## [Exercise directions]
What you should give back is a precise copy of the lines below from the one containing "available to do that. I won’t even" through the one containing "report such assumption", with no pictures.

#####

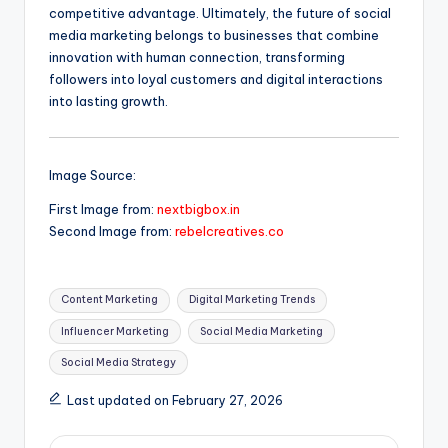
competitive advantage. Ultimately, the future of social
media marketing belongs to businesses that combine
innovation with human connection, transforming
followers into loyal customers and digital interactions
into lasting growth.
Image Source:
First Image from:
nextbigbox.in
Second Image from:
rebelcreatives.co
Tags:
Content Marketing
Digital Marketing Trends
Influencer Marketing
Social Media Marketing
Social Media Strategy
Last updated on February 27, 2026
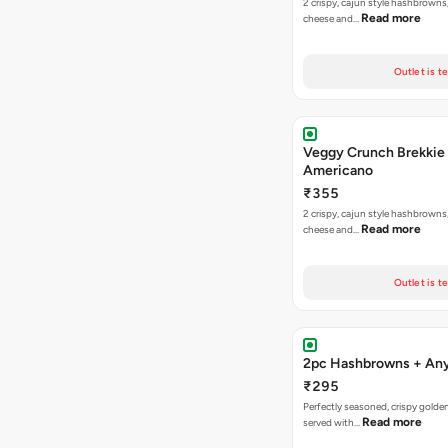
2 crispy, cajun style hashbrowns,
Read more
cheese and…
Outlet is t
Veggy Crunch Brekkie
Americano
₹355
2 crispy, cajun style hashbrowns,
Read more
cheese and…
Outlet is t
2pc Hashbrowns + Any
₹295
Perfectly seasoned, crispy gold
Read more
served with…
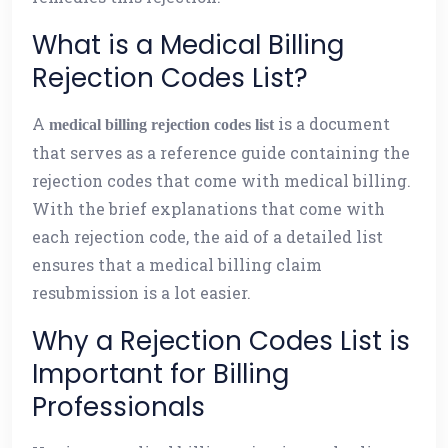
What is a Medical Billing
Rejection Codes List?
A
is a document
medical billing rejection codes list
that serves as a reference guide containing the
rejection codes that come with medical billing.
With the brief explanations that come with
each rejection code, the aid of a detailed list
ensures that a medical billing claim
resubmission is a lot easier.
Why a Rejection Codes List is
Important for Billing
Professionals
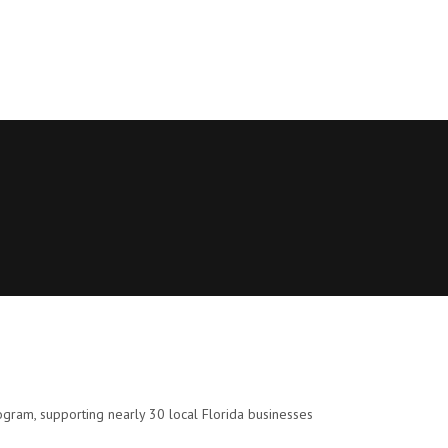
gram, supporting nearly 30 local Florida businesses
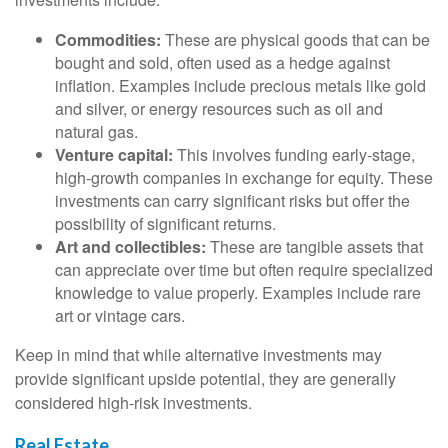
Commodities:
These are physical goods that can be
bought and sold, often used as a hedge against
inflation. Examples include precious metals like gold
and silver, or energy resources such as oil and
natural gas.
Venture capital:
This involves funding early-stage,
high-growth companies in exchange for equity. These
investments can carry significant risks but offer the
possibility of significant returns.
Art and collectibles:
These are tangible assets that
can appreciate over time but often require specialized
knowledge to value properly. Examples include rare
art or vintage cars.
Keep in mind that while alternative investments may
provide significant upside potential, they are generally
considered high-risk investments.
Real Estate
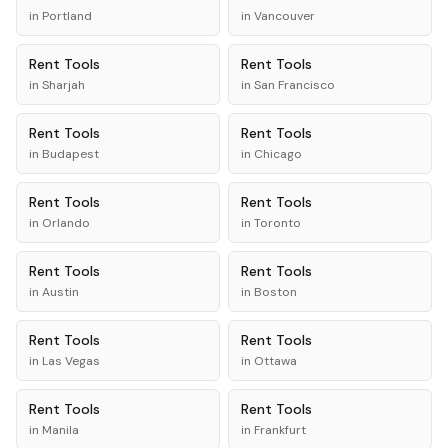
in
Portland
in
Vancouver
Rent
Tools
Rent
Tools
in
Sharjah
in
San Francisco
Rent
Tools
Rent
Tools
in
Budapest
in
Chicago
Rent
Tools
Rent
Tools
in
Orlando
in
Toronto
Rent
Tools
Rent
Tools
in
Austin
in
Boston
Rent
Tools
Rent
Tools
in
Las Vegas
in
Ottawa
Rent
Tools
Rent
Tools
in
Manila
in
Frankfurt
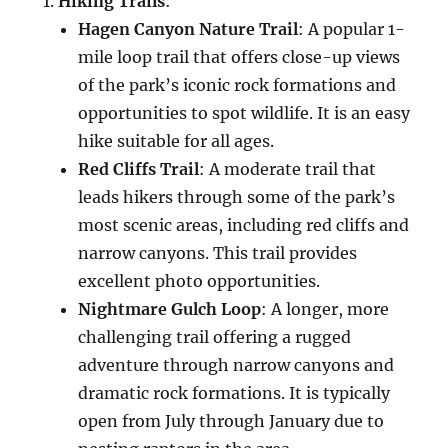
Hiking Trails
:
Hagen Canyon Nature Trail
: A popular 1-
mile loop trail that offers close-up views
of the park’s iconic rock formations and
opportunities to spot wildlife. It is an easy
hike suitable for all ages.
Red Cliffs Trail
: A moderate trail that
leads hikers through some of the park’s
most scenic areas, including red cliffs and
narrow canyons. This trail provides
excellent photo opportunities.
Nightmare Gulch Loop
: A longer, more
challenging trail offering a rugged
adventure through narrow canyons and
dramatic rock formations. It is typically
open from July through January due to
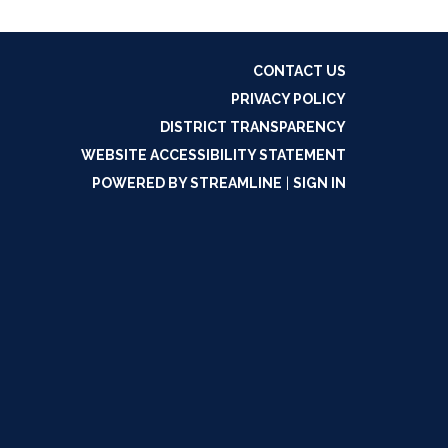
CONTACT US
PRIVACY POLICY
DISTRICT TRANSPARENCY
WEBSITE ACCESSIBILITY STATEMENT
POWERED BY STREAMLINE
|
SIGN IN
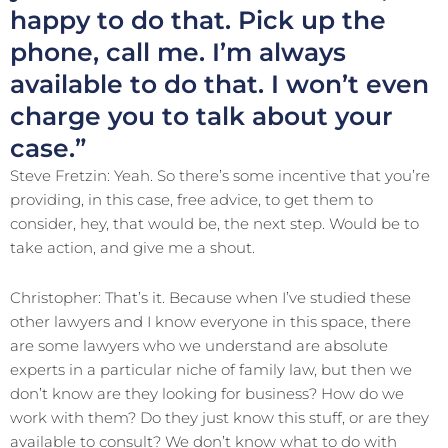
happy to do that. Pick up the
phone, call me. I’m always
available to do that. I won’t even
charge you to talk about your
case.”
Steve Fretzin: Yeah. So there’s some incentive that you’re
providing, in this case, free advice, to get them to
consider, hey, that would be, the next step. Would be to
take action, and give me a shout.
Christopher: That’s it. Because when I’ve studied these
other lawyers and I know everyone in this space, there
are some lawyers who we understand are absolute
experts in a particular niche of family law, but then we
don’t know are they looking for business? How do we
work with them? Do they just know this stuff, or are they
available to consult? We don’t know what to do with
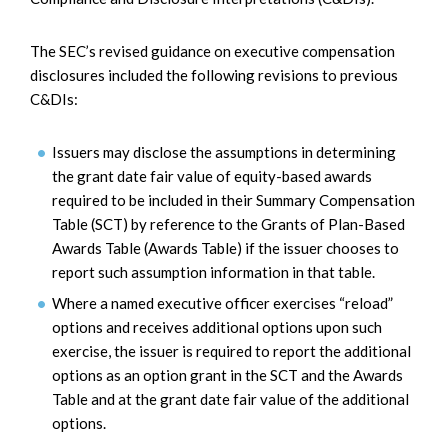
The SEC’s revised guidance on executive compensation
disclosures included the following revisions to previous
C&DIs:
Issuers may disclose the assumptions in determining
the grant date fair value of equity-based awards
required to be included in their Summary Compensation
Table (SCT) by reference to the Grants of Plan-Based
Awards Table (Awards Table) if the issuer chooses to
report such assumption information in that table.
Where a named executive officer exercises “reload”
options and receives additional options upon such
exercise, the issuer is required to report the additional
options as an option grant in the SCT and the Awards
Table and at the grant date fair value of the additional
options.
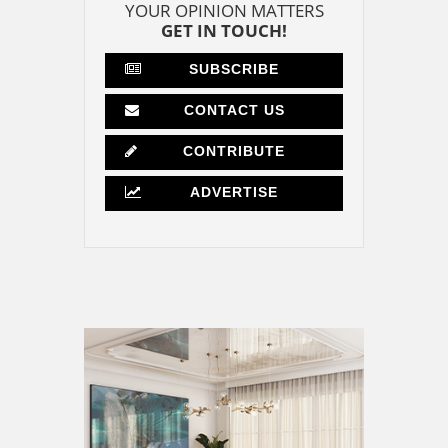
YOUR OPINION MATTERS
GET IN TOUCH!
SUBSCRIBE
CONTACT US
CONTRIBUTE
ADVERTISE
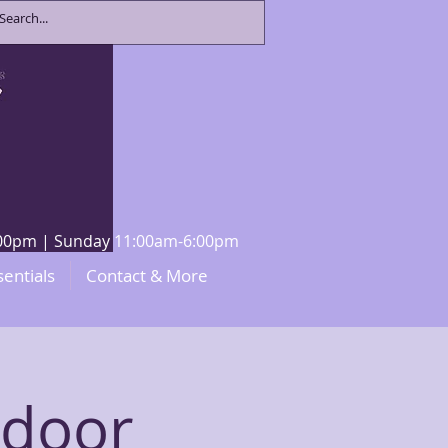
8:00pm | Sunday 11:00am-6:00pm
sentials
Contact & More
ndoor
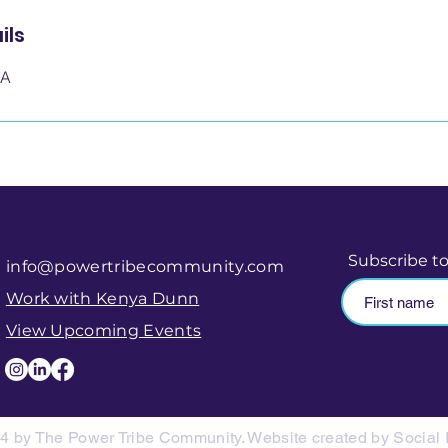
ils
SA
Subscribe t
info@powertribecommunity.com
Work with Kenya Dunn
View Upcoming Events
4 by The Power Tribe Community. Website created by Social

#####

## [Task result]
available to do that. I won’t even
charge you to talk about your
case.”
Steve Fretzin: Yeah. So there’s some incentive that you’re
providing, in this case, free advice, to get them to
consider, hey, that would be, the next step. Would be to
take action, and give me a shout.
Christopher: That’s it. Because when I’ve studied these
other lawyers and I know everyone in this space, there
are some lawyers who we understand are absolute
experts in a particular niche of family law, but then we
don’t know are they looking for business? How do we
work with them? Do they just know this stuff, or are they
available to consult? We don’t know what to do with
The SEC’s revised guidance on executive compensation
disclosures included the following revisions to previous
C&DIs:
Issuers may disclose the assumptions in determining
the grant date fair value of equity-based awards
required to be included in their Summary Compensation
Table (SCT) by reference to the Grants of Plan-Based
Awards Table (Awards Table) if the issuer chooses to
report such assumption information in that table.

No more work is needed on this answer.